───── Materials provided

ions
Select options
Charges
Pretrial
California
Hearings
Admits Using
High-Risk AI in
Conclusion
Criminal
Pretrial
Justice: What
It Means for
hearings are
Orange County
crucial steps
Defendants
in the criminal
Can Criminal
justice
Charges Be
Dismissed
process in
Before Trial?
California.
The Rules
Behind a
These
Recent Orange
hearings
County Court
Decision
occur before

──────────
───── Materials provided

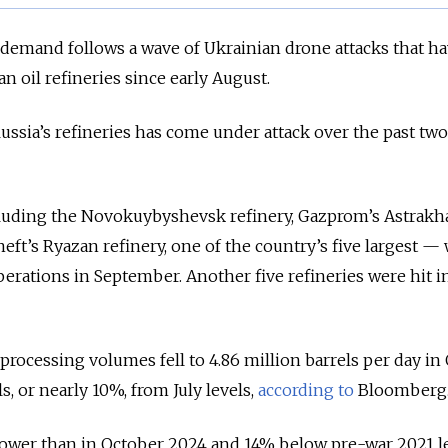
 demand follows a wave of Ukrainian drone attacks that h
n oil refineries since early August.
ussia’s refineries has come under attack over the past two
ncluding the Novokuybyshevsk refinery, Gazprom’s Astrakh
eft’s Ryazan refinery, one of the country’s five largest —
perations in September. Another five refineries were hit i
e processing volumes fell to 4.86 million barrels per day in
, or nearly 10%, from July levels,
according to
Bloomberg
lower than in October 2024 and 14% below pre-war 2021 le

──────────

Your instructions = Pull every line containing "five" from the entries above and copy it.

Result =
eft’s Ryazan refinery, one of the country’s five largest —
perations in September. Another five refineries were hit i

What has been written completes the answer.